I remember finding a used copy of this book my teens and buying it for the title alone. It turned out to be the first book that made me laugh hysterically while reading. Stewart can turn anything into a comedy, from the Kennedy compound to the chatrooms of AOL in the late 90s, from the Oval Office to the death of the Taco Bell chihuahua. At this point it is filled with callbacks for anyone who was alive in the 90s.

An incredible mixture of stories about travel and anatomy. Intertwined are a man who loses his wife and child on a trip in Croatia, Chopin's heart, and the person who originally found the achilles tendon by operating on his own severed leg. In between is the narrator, who has beautiful passages about what it means to be a traveler, about being in motion and refusing roots wherever they try to cling.

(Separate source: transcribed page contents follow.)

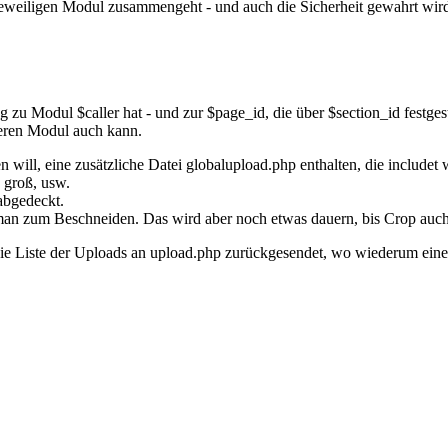
 jeweiligen Modul zusammengeht - und auch die Sicherheit gewahrt wir
 zu Modul $caller hat - und zur $page_id, die über $section_id festges
deren Modul auch kann.
ill, eine zusätzliche Datei globalupload.php enthalten, die includet 
 groß, usw.
abgedeckt.
 man zum Beschneiden. Das wird aber noch etwas dauern, bis Crop auch 
ie Liste der Uploads an upload.php zurückgesendet, wo wiederum eine 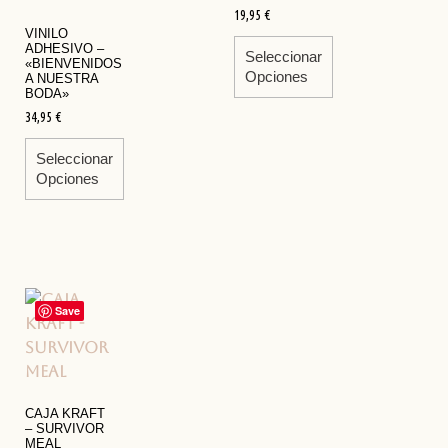
19,95
€
VINILO
ADHESIVO –
Seleccionar
«BIENVENIDOS
Opciones
A NUESTRA
BODA»
34,95
€
Seleccionar
Opciones
Save
CAJA KRAFT
– SURVIVOR
MEAL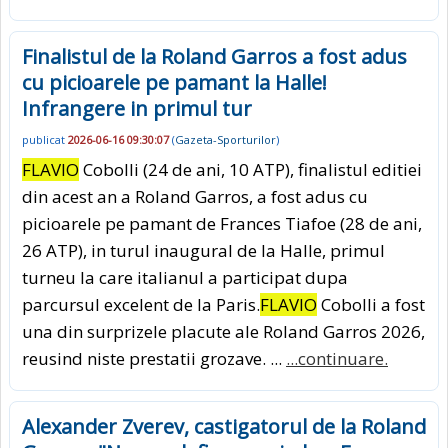
Finalistul de la Roland Garros a fost adus
cu picioarele pe pamant la Halle!
Infrangere in primul tur
publicat
2026-06-16 09:30:07
(
Gazeta-Sporturilor
)
FLAVIO
Cobolli (24 de ani, 10 ATP), finalistul editiei
din acest an a Roland Garros, a fost adus cu
picioarele pe pamant de Frances Tiafoe (28 de ani,
26 ATP), in turul inaugural de la Halle, primul
turneu la care italianul a participat dupa
parcursul excelent de la Paris.
FLAVIO
Cobolli a fost
una din surprizele placute ale Roland Garros 2026,
reusind niste prestatii grozave. ...
...continuare.
Alexander Zverev, castigatorul de la Roland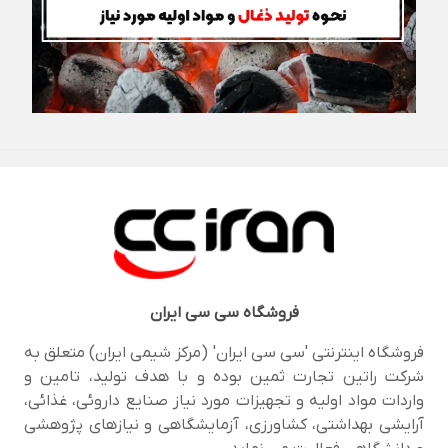
فروشگاه
سی سی ایران
فروشگاه اینترنتی 'سی سی ایران' (مرکز شیمی ایران) متعلق به
شرکت راتین تجارت ثمین بوده و با هدف تولید، تامین و
واردات مواد اولیه و تجهیزات مورد نیاز صنایع داروئی، غذائی،
آرایشی بهداشتی، کشاورزی، آزمایشگاهی و نیازهای پژوهشی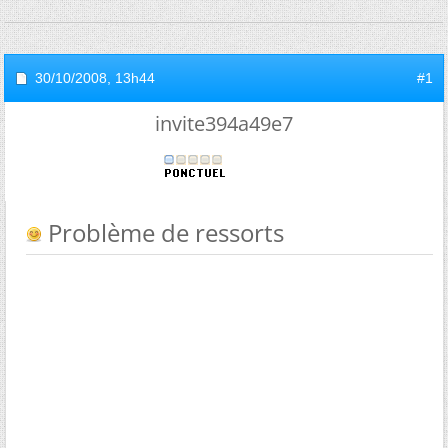
30/10/2008,
13h44
#1
invite394a49e7
Problème de ressorts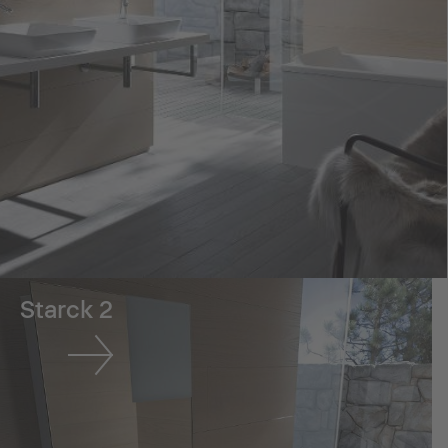
Starck 2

This is the first book in the best fantasy trilogy written in the last few decades. Joe writes incredibly well, and his dark gritty style makes the story. Of all the main characters, my favorite is Logan, also known as The Bloody Nine, a feared warrior and named man from the North who winds up at the king's court before heading off to save the world. Read everything Abercrombie has written, but start here.

Fiona Mozley came to my attention with her first book, Elmet. Her second novel, Hot Stew, cements her as one of my favorite working writers. A wealthy property owner wants to tear down a building in central London, but the residents rise up and join together to fight back. These residents include the homeless people that live under the building, the workers at a brothel, and some of the clients.